Take from the records below each line that holds "gehen".

**** Records shown ****

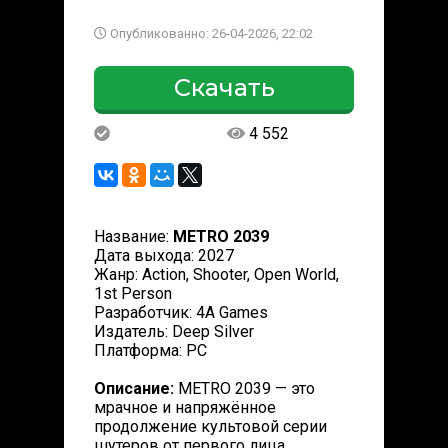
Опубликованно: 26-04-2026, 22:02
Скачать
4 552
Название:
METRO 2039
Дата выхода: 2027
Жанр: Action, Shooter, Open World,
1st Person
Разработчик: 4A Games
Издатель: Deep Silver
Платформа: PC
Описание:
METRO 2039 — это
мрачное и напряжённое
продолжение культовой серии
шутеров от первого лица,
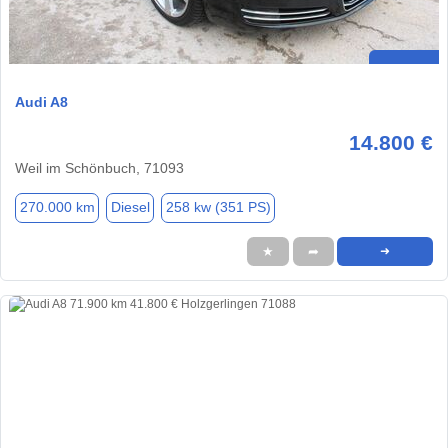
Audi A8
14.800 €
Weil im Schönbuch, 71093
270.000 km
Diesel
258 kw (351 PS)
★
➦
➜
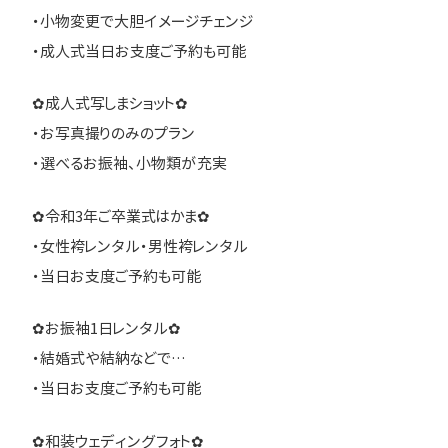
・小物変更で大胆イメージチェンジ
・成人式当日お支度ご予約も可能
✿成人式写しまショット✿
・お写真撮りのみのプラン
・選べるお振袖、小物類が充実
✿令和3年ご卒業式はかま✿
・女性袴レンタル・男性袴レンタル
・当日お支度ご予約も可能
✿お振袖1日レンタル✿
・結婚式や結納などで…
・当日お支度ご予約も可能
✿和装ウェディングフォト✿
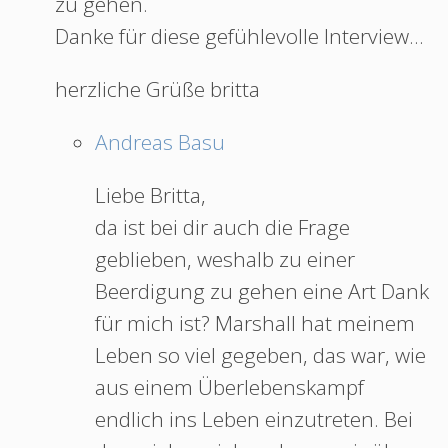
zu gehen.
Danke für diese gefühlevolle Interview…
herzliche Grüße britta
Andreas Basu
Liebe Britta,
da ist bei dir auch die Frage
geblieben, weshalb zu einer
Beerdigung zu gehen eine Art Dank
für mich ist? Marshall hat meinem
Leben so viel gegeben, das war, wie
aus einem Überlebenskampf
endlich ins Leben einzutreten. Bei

****
**** Records shown ****

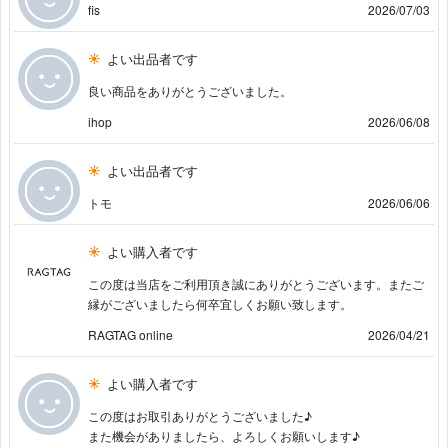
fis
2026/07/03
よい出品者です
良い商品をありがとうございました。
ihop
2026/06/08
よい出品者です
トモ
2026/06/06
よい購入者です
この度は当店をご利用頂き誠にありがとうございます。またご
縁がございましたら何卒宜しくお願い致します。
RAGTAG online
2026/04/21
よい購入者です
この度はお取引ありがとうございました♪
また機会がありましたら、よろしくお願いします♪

****

- _Reply_
zu gehen.
Beerdigung zu gehen eine Art Dank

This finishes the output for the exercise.